HW3: Transformations of Random Variables and MCMC | Statistical Pattern Recognition

Last modified: 2021-03-24 13:46

Due date: Wed. Mar. 24, 2021 at 11:59pm AoE (anywhere on Earth)

Status: RELEASED.

How to turn in: Submit PDF to https://www.gradescope.com/courses/239096/assignments/1089705

Questions?: Post to the hw3 topic on the Piazza discussion forums.

Instructions for Preparing your PDF Report

What to turn in: PDF of typeset answers via LaTeX. No handwritten solutions will be accepted, so that grading can be speedy and you get prompt feedback.

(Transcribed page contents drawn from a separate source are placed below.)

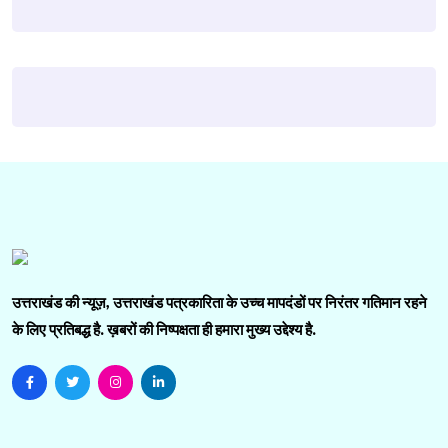
उत्तराखंड की न्यूज़, उत्तराखंड पत्रकारिता के उच्च मापदंडों पर निरंतर गतिमान रहने
के लिए प्रतिबद्ध है. ख़बरों की निष्पक्षता ही हमारा मुख्य उद्देश्य है.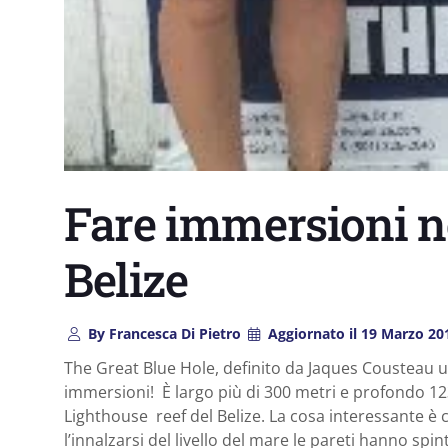
Fare immersioni ne
Belize
By
Francesca Di Pietro
Aggiornato il
19 Marzo 20
The Great Blue Hole, definito da Jaques Cousteau un
immersioni! È largo più di 300 metri e profondo 12
Lighthouse reef del Belize. La cosa interessante è
l’innalzarsi del livello del mare le pareti hanno spin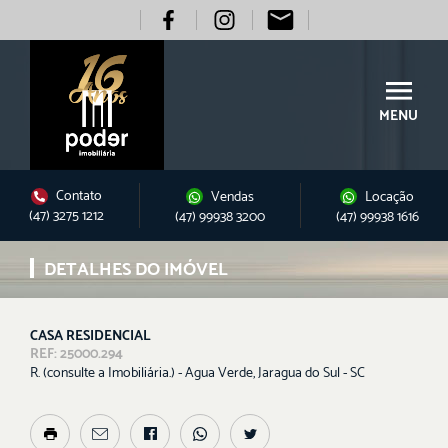
MENU
Contato
Vendas
Locação
(47) 3275 1212
(47) 99938 3200
(47) 99938 1616
DETALHES DO IMÓVEL
CASA RESIDENCIAL
REF: 25000.294
R. (consulte a Imobiliária.) - Agua Verde, Jaragua do Sul - SC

Please use the official LaTeX Template: https://raw.githubusercontent.com/tufts-ml-courses/comp136-21s-assignments/main/hw3/hw3_template.tex

Your PDF should include (in order):

Your full name
Collaboration statement
Problem 1 answer
Problem 2 answer

For each problem:

- Be sure to write a human-readable label for each part (e.g. "1c", 2a" and "3b")
- Be sure to mark each part via the in-browser Gradescope annotation tool)

Throughout this homework, we are practicing the skills necessary to derive and analyze mathematical expressions involving probabiility.

Each step of a mathematical derivation that you turn in should be justified by an accompanying short verbal phrase (e.g. "using Bayes rule").

Solutions that lack justifications or skip key steps without showing work will receive poor marks.

Problem 1: Transformations of Vector Random Variables

Background: Recall what we learned about transformations of vector random variables on day 11.

Suppose \(u\) is a \(D-\)length vector source random variable with known sample space \(\mathcal{U} \subseteq \mathbb{R}^D\) and PDF function \(f(u)\), so: \(\int_{u \in \mathcal{U}} f(u) du = 1\).

Suppose our target random variable \(x\) has a \(D\)-dimension vector sample space \(\mathcal{X} \subseteq \mathbb{R}^D\).

Suppose further that we have invertible transformation functions \(S\) and \(T\), which satisfy:

\(T : \mathcal{U} \rightarrow \mathcal{X}\)
\(S : \mathcal{X} \rightarrow \mathcal{U}\)
\(S(T(u)) = u\), for all \(u \in \mathcal{U}\)
\(T(S(x)) = x\), for all \(x \in \mathcal{X}\)

Then if we take a sample \(u \sim f\), and transform it to \(x = T(u)\), then we know the PDF of our transformed value \(x\) is:

\begin{align} p(x) = f( S(x) ) | \det\left( J_S(x) \right) | \end{align}

where \(J_S(x)\) is the \(D \times D\) Jacobian matrix of the function \(S(x)\) defined below. The symbol \(\det\) denotes the determinant computation (which always produces a scalar given a square matrix), and the bars denote the absolute value.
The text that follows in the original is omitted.